# Heated Steering Wheel question



## subsaharantribesman (Sep 23, 2003)

I noticed a week ago the sporadic appearance of a white logo on the left side of the info screen behind the steering wheel. I looked in the manual and could find no warning icon to match. Finally, as I started my car one morning, the whole display said: "Heated wheel is off."
The manual explains how to turn the heated wheel on, but it doesn't clarify if this is a temperature-controlled function. If I leave it on, is the wheel heated constantly, or only below certain ambient temps? Does it switch off automatically after a period of time? In an Audi I previously owned the heated wheel came on when the heated seats were activated. The Phaeton is obviously a different system, but I'm wondering why the icon telling me it was off finally appeared on the display. Because the temp has been falling below 40 degrees outside?
Thanks for any explanations,
Cheers,


----------



## dtwphaeton (Sep 7, 2004)

*Re: Heated Steering Wheel question (subsaharantribesman)*

My car does not exhibit this. When I turn the heated steering wheel on, a green indicator appears in the large display with the words "heated steering wheel on," or something to that effect. Then, the large display goes back to whatever it was doing and the small green steering wheel icon remains displayed in the upper left. My observation is that the heat intensity diminishes over time, until the wheel is turned off and on again. Unlike any Audi, the heated seats and heated wheel are independent. I have only seen the white icon you describe once, on a friend's Touareg with the color display that comes with the sat nav system on that vehicle. He could not figure out the circumstances under which it appeared, he could not figure out how to make it go off, and neither could the dealer. I recall, but cannot presently find, a brief thread about this on the Touareg board a month or so ago. Sorry I cannot help more.


----------



## PanEuropean (Nov 3, 2001)

*Re: Heated Steering Wheel question (subsaharantribesman)*


_Quote, originally posted by *subsaharantribesman* »_...Because the temp has been falling below 40 degrees outside?

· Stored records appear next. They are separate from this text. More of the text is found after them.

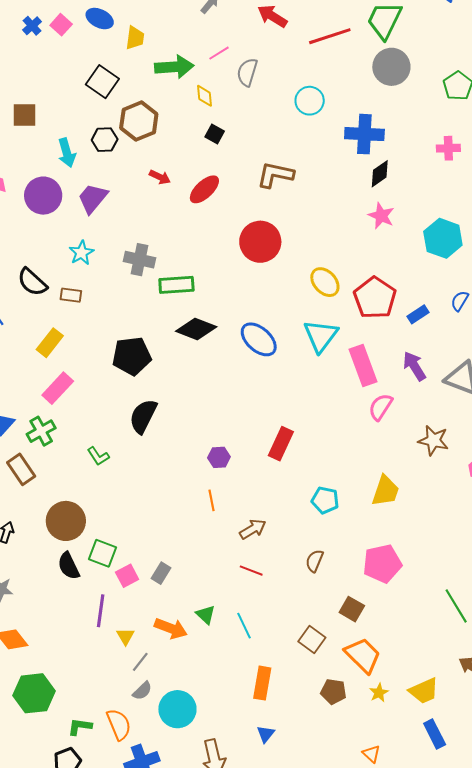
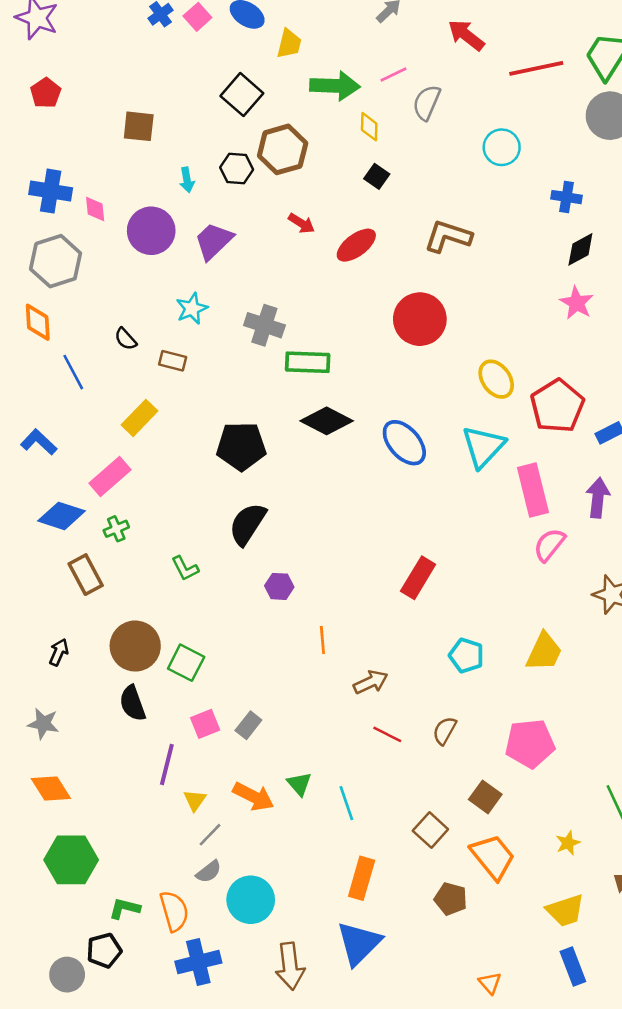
blue cross: (364, 134) -> (567, 197), size x0.6
cyan arrow: (67, 153) -> (187, 180), size x0.7
black semicircle: (32, 282) -> (126, 339), size x0.6
purple arrow: (414, 366) -> (598, 498), turned 32
pink rectangle: (58, 388) -> (110, 477), moved
green cross: (41, 431) -> (116, 529), size x0.7
purple hexagon: (219, 457) -> (279, 586), moved
green square: (102, 553) -> (186, 663), moved
red line: (251, 571) -> (387, 734), moved
yellow star: (379, 693) -> (568, 843), moved
blue triangle: (266, 734) -> (359, 943), size x2.0

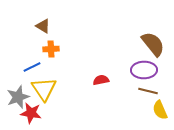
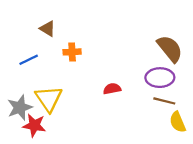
orange cross: (51, 49) -> (72, 52), moved
blue line: (32, 67) -> (29, 60), moved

Yes, that would be my guess. If you leave your Phaeton outside at night, and the vehicle is cold-soaked when you get into it in the morning, it probably displays the "Steering Wheel Heat is Off" message as a suggestion/reminder to you. This warning is likely suppressed when either the OAT or cabin temperature is above a certain threshold.
Aircraft have similar systems that provide a reminder to turn on anti-ice systems if the ∆ temperature indicates it is probable that icing will be encountered.
Michael


----------



## subsaharantribesman (Sep 23, 2003)

*Re: Heated Steering Wheel question (PanEuropean)*

Michael! Leave my Phaeton outwide at night!? :~O
No, it rests in my garage each night, but I did first notice the icon after it was parked at a restaurant several hours for a late dinner. Your explanation makes sense, though I'm also wondering about the possibility that the white icon is indicative of an error. I'll continue to observe and see if I notice a pattern.
Cheers,


----------



## varun56 (Jun 4, 2004)

*Re: Heated Steering Wheel question (subsaharantribesman)*

How is the Heated Steering wheel function turned on??


----------



## PanEuropean (Nov 3, 2001)

*Re: Heated Steering Wheel question (varun56)*

There is a small button on the side of the steering wheel, on the opposite side of where the small button for turning off the steering wheel text lighting is. I can never remember which side is which - but if I press the steering wheel heat button, I get an annunciation in the display between the speedometer and tachometer. If I press the other button (same size, shape, location, just on the opposite side), the lights go out behind the text on the cruise control buttons, etc.
The two buttons are part of the rocker switch assemblies on either side of the steering wheel airbag.
Michael


----------



## varun56 (Jun 4, 2004)

*Re: Heated Steering Wheel question (PanEuropean)*

Is that part of the Comfort & Cold Weather Pkg? Cuz my Phaeton doesnt seem like it has it. The button is there, but it does absoutely nothing. Nothing comes up on the display either.


----------



## PanEuropean (Nov 3, 2001)

*Re: Heated Steering Wheel question (varun56)*

Might be - I'm not sure how the option packages are put together. Look on the build sticker (there is one in your owner's manual, another one in the spare tire well - right rear corner) and look for the code *2ZW* (two-zed-dubya). If you see this production code, you have a heated steering wheel - if you don't see that code, you don't have heat.
Michael


----------



## dtwphaeton (Sep 7, 2004)

*Re: Heated Steering Wheel question (varun56)*

My read of the sales literature is that the heated steering wheel is standard on the W12 (both seating configurations) and the V8 (4-seater only). On the V8 5-seater, it is part of the Convenience & Cold Weather Package.


----------



## 4x4s (Dec 18, 2003)

*Re: Heated Steering Wheel question (subsaharantribesman)*


_Quote, originally posted by *subsaharantribesman* »_...The manual explains how to turn the heated wheel on, but it doesn't clarify if this is a temperature-controlled function. If I leave it on, is the wheel heated constantly, or only below certain ambient temps? Does it switch off automatically after a period of time? ...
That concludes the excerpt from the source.